What does it feel like to grieve with a newborn? Last week, I went with my Dad to register my nan’s death and then went straight to a Baby Massage class. People probably saw just another chatty mum playing with her baby; it’s the Brave Face, you see? Inside, I was emotional. For Dad. For me. For my family. But I thought wouldn’t be fair on Mini Lass if I continued in my emotion and didn’t engage with her. Especially when her face looks up expectantly; you’re her everything. She wouldn’t know if we didn’t go to class today because mummy’s upset; she’s only 3 months old. But I’d know. As it turns out, it was a welcome distraction to watch her little face light up and reminded me that, however sad, life must go on.

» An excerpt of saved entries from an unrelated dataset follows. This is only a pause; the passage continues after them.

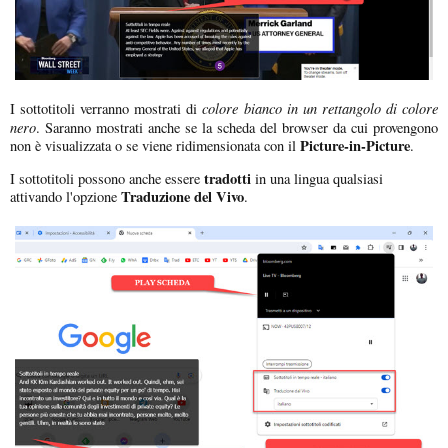
colore bianco in un rettangolo di colore
I sottotitoli verranno mostrati di
nero
. Saranno mostrati anche se la scheda del browser da cui provengono
Picture-in-Picture
non è visualizzata o se viene ridimensionata con il
.
tradotti
I sottotitoli possono anche essere
in una lingua qualsiasi
Traduzione del Vivo
attivando l'opzione
.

When Nan passed I was filled with shock. I sat with my family waiting for the doctor to confirm the sad reality. I was numb. That evening is still surreal. It’s like it happened to somebody else. My childhood memories are of visiting her and grandad every weekend for her homemade meat and potato pie. She let us use her wooden washing line pegs to create our own little peg-people by sticking wool on them to make hair and clothes. In my teens and 20s we weren’t close; my parents were no longer together so the visits weren’t regular and I know I could’ve visited a lot more. But more recently, during my pregnancy and with nan’s decreasing independence, I have spent more time with her and as adult appreciated her in a different way. I feel lucky.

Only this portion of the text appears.